Think about your community and how local leaders are addressing issues and I think you'll sense that we are no longer a culture out for collective adventures. Traffic is a massive problem in Manhattan right now, for example. The government's proposed solutions are to charge a congestion pricing toll and to mark more streets as pedestrian only. These are technocratic fixes that use nudges and incentives to alter behavior rather than to build anything new. An older way of looking at things, one which I think people remember fondly even if it is now impractical, would be for the government to see all the cars on the street and say, "people obviously want more and better roads to drive on!"
Again, I'm not arguing for or against a policy here, just pointing out that a society that addresses problems through rules and tinkering is fundamentally different, and less poetic and inspiring, than one that builds railways, interstates and landlines.
Going back to Campbell, he describes what, "seized the priestly watchers of the night skies of Mesopotamia about 3500 b.c." was a measurable cosmic order by which they developed the structure of the first non-nomadic societies. "Not economics, in other words, but celestial mathematics were what inspired religious forms, the arts, literatures, sciences, moral and social orders which in that period elevated mankind to the tasks of civilized life -- again fooling us out of our limits, to achievements infinitely beyond any aims that mere economics, or even politics, could ever have inspired."

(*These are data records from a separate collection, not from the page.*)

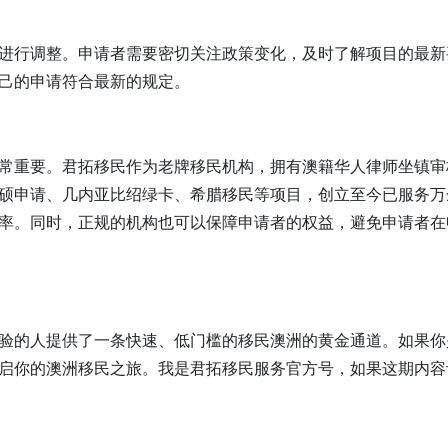
进行调整。申请者需要密切关注政策变化，及时了解项目的最新
己的申请符合最新的规定。
常重要。君拓移民作为老牌移民机构，拥有澳籍华人律师坐镇审
硕申请、几内亚比绍绿卡、希腊移民等项目，创立至今已服务万
率。同时，正规的机构也可以保障申请者的权益，避免申请者在
。
验的人提供了一条快速、低门槛的移民澳洲的黄金通道。如果你
启你的澳洲移民之旅。我是君拓移民服务官方号，如果这期内容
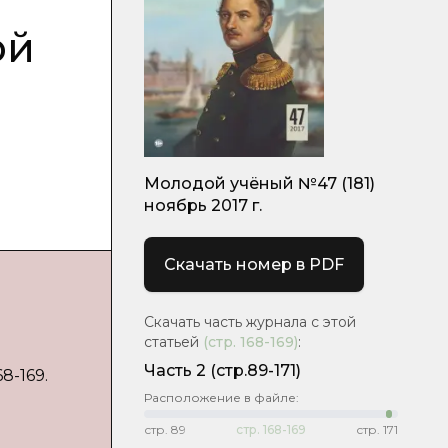
ой
Молодой учёный №47 (181)
ноябрь 2017 г.
Скачать номер в PDF
Скачать часть журнала с этой
статьей
(стр.
168-169
)
:
Часть 2
(стр.89-171)
8-169.
Расположение в файле:
стр.
89
стр.
168-169
стр.
171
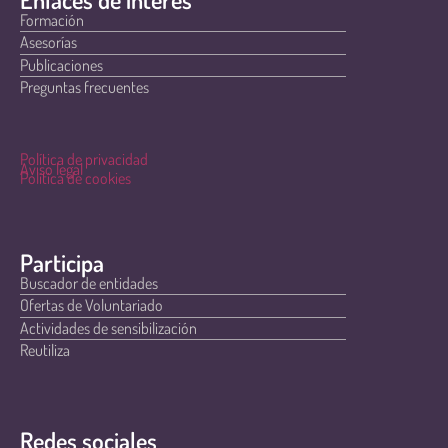
Formación
Asesorías
Publicaciones
Preguntas frecuentes
Política de privacidad
Aviso legal
Política de cookies
Participa
Buscador de entidades
Ofertas de Voluntariado
Actividades de sensibilización
Reutiliza
Redes sociales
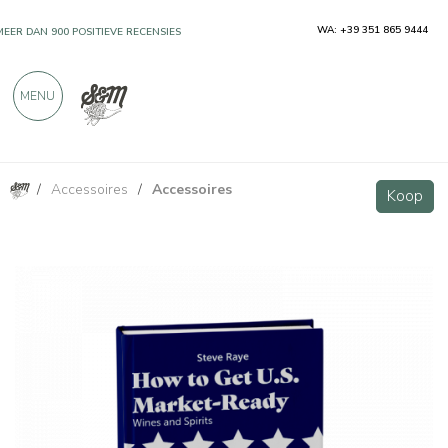
WA: +39 351 865 9444
MEER DAN 900 POSITIEVE RECENSIES
MENU
/
Accessoires
/
Accessoires
Hoe u klaar bent voor de Amerikaanse markt: wijn en sterke drank
Koop
Koop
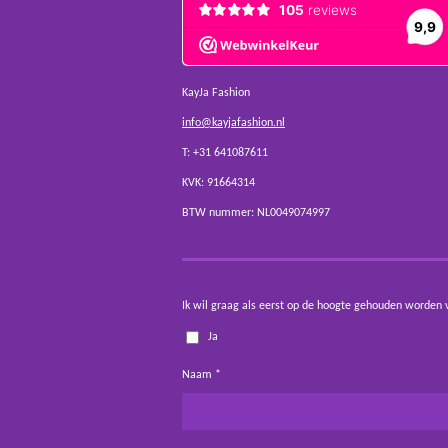
KayJa Fashion
info@kayjafashion.nl
T: +31 641087611
KVK: 91664314
BTW nummer: NL0049074997
Ik wil graag als eerst op de hoogte gehouden worden 
Ja
Naam *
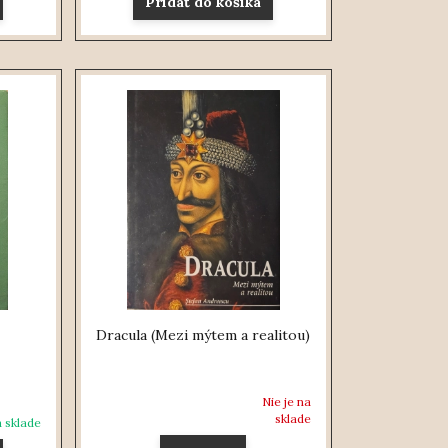
Pridať do košíka
Dracula (Mezi mýtem a realitou)
Nie je na
sklade
 sklade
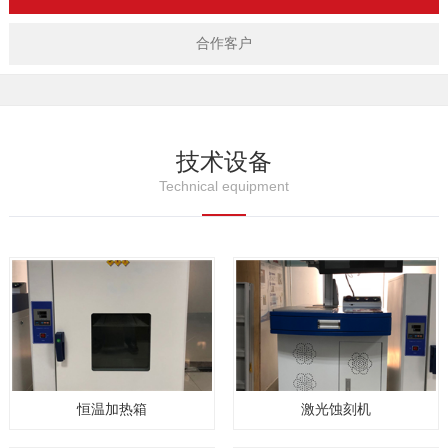
合作客户
技术设备
Technical equipment
恒温加热箱
激光蚀刻机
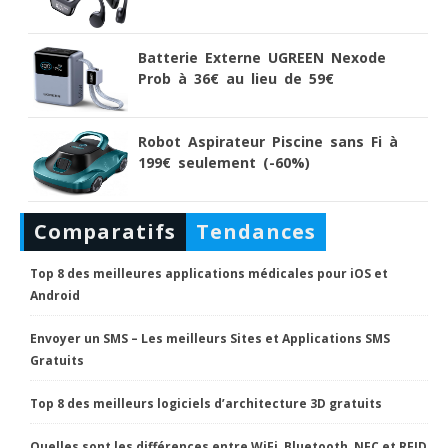
Batterie Externe UGREEN Nexode
Prob à 36€ au lieu de 59€
Robot Aspirateur Piscine sans Fi à
199€ seulement (-60%)
Comparatifs
Tendances
Top 8 des meilleures applications médicales pour iOS et
Android
Envoyer un SMS – Les meilleurs Sites et Applications SMS
Gratuits
Top 8 des meilleurs logiciels d’architecture 3D gratuits
Quelles sont les différences entre WiFi, Bluetooth, NFC et RFID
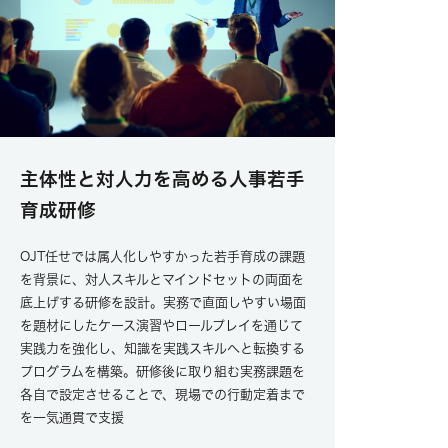
主体性と対人力を高める人事若手
育成研修
OJT任せでは属人化しやすかった若手育成の課題
を背景に、対人スキルとマインドセットの両面を
底上げする研修を設計。実務で直面しやすい場面
を題材にしたケース演習やロールプレイを通じて
実践力を強化し、知識を実践スキルへと転換する
プログラムを構築。研修後に取り組む実務課題を
各自で設定させることで、現場での行動定着まで
を一気通貫で支援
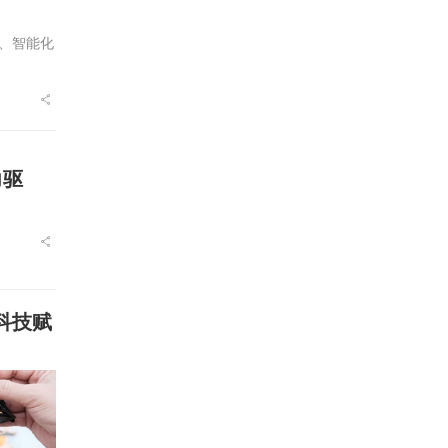
、智能化
力驱
科技赋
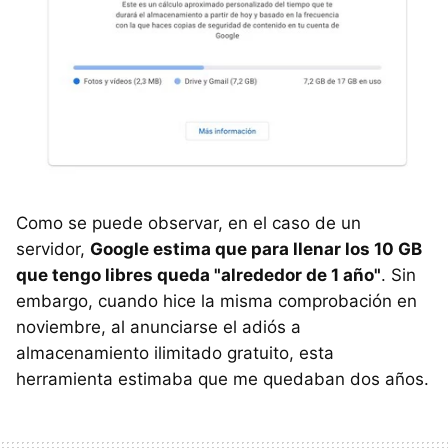
Como se puede observar, en el caso de un
servidor,
Google estima que para llenar los 10 GB
que tengo libres queda "alrededor de 1 año"
. Sin
embargo, cuando hice la misma comprobación en
noviembre, al anunciarse el adiós a
almacenamiento ilimitado gratuito, esta
herramienta estimaba que me quedaban dos años.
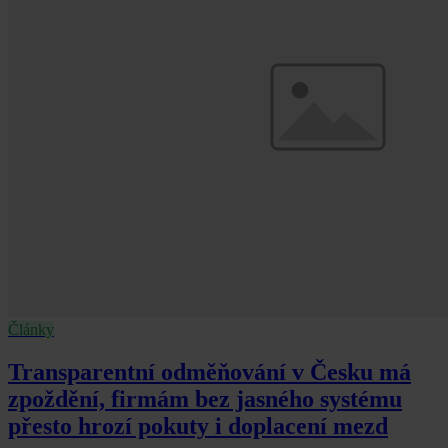
Články
Transparentní odměňování v Česku má
zpoždění, firmám bez jasného systému
přesto hrozí pokuty i doplacení mezd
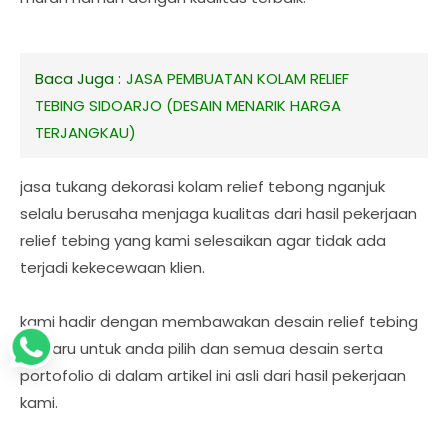
Baca Juga :
JASA PEMBUATAN KOLAM RELIEF
TEBING SIDOARJO (DESAIN MENARIK HARGA
TERJANGKAU)
jasa tukang dekorasi kolam relief tebong nganjuk
selalu berusaha menjaga kualitas dari hasil pekerjaan
relief tebing yang kami selesaikan agar tidak ada
terjadi kekecewaan klien.
kami hadir dengan membawakan desain relief tebing
terbaru untuk anda pilih dan semua desain serta
portofolio di dalam artikel ini asli dari hasil pekerjaan
kami.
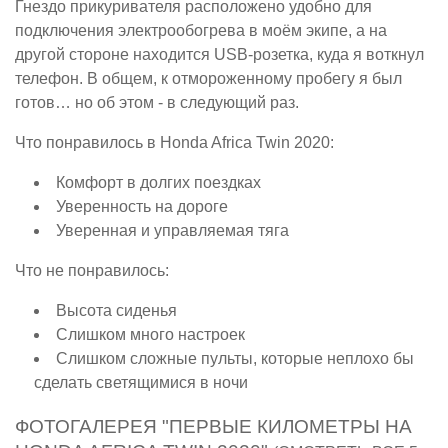
Гнездо прикуривателя расположено удобно для
подключения электрообогрева в моём экипе, а на
другой стороне находится USB-розетка, куда я воткнул
телефон. В общем, к отмороженному пробегу я был
готов… но об этом - в следующий раз.
Что понравилось в Honda Africa Twin 2020:
Комфорт в долгих поездках
Уверенность на дороге
Уверенная и управляемая тяга
Что не понравилось:
Высота сиденья
Слишком много настроек
Слишком сложные пульты, которые неплохо бы
сделать светящимися в ночи
ФОТОГАЛЕРЕЯ "ПЕРВЫЕ КИЛОМЕТРЫ НА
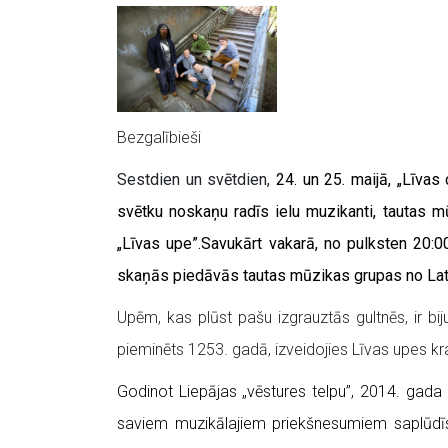
Bezgalībieši
Sestdien un svētdien,
24. un 25. maijā, „Līv
svētku noskaņu radīs ielu muzikanti, tautas m
„Līvas upe”.
Savukārt vakarā, no pulksten 20:
skaņās piedāvās tautas mūzikas grupas no Latv
Upēm, kas plūst pašu izgrauztās gultnēs, ir biju
pieminēts 1253. gadā, izveidojies Līvas upes kra
Godinot Liepājas „vēstures telpu”, 2014. gada 2
saviem muzikālajiem priekšnesumiem saplūdīs i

When folks lament that we don't "make things in America anymore," they aren't so much wishing for bygone assembly line jobs, because they know that work was hard and dangerous, but they are looking for a way of making a living by doing something worthwhile beyond its commodity value. The long and complicated story of Henry Ford isn't just that he routinized work to get Model A's off the line faster but that he helped to create a consumer class to buy his cars and that he sold the idea of the car as a tool to bring people freedom, autonomy and adventure.
There's a lot of debate about whether innovation has peaked. Since the popularization of the Internet, which was really "invented" many decades ago, all the new services it has enabled have been riffs on a theme, like social media as a way to use the internet rather than as an invention on par with it. That's not to say that wild things aren't happening in spaces like alternative energy or in biotechnology (where advances in gene editing will make whatever is going on in AI seem rather minor, if not cute).
What we lack in our economy and society are symbols that energize us, give us hope and help us find meaning. We have been good at questioning our own cultural myths but bad about preserving what needs to be preserved. We have faced the truths of Christopher Columbus, Hernán Cortés and colonialism in general, but tossed the idea that brave people risking their lives at sea to expand their knowledge of the world and footprints upon it was a good thing. We face the environmental consequences of our carbon economy but have stopped celebrating the freedom of the car, the train and the plane.
We are alive now where there are no unexplored surface portions of the world, where ecological concerns require efficiency over abandon and where financial concerns require restraint and highly targeted public investment. Our switch from an economy of great machines to one of services has empowered both public and private sector bureaucracies that punish rebellion and reward conformity. Our search for meaning is at the service of the economy and politics, though it should be the other way around.
That, whether people know it or not, is why some of your neighbors will vote to restore a country that you're pretty sure never existed -- they want the freedom to do work that nourishes the psyche.
Much needed perspective my friend. Thank you.
We definitely need more inspiration and ambition in the literary world!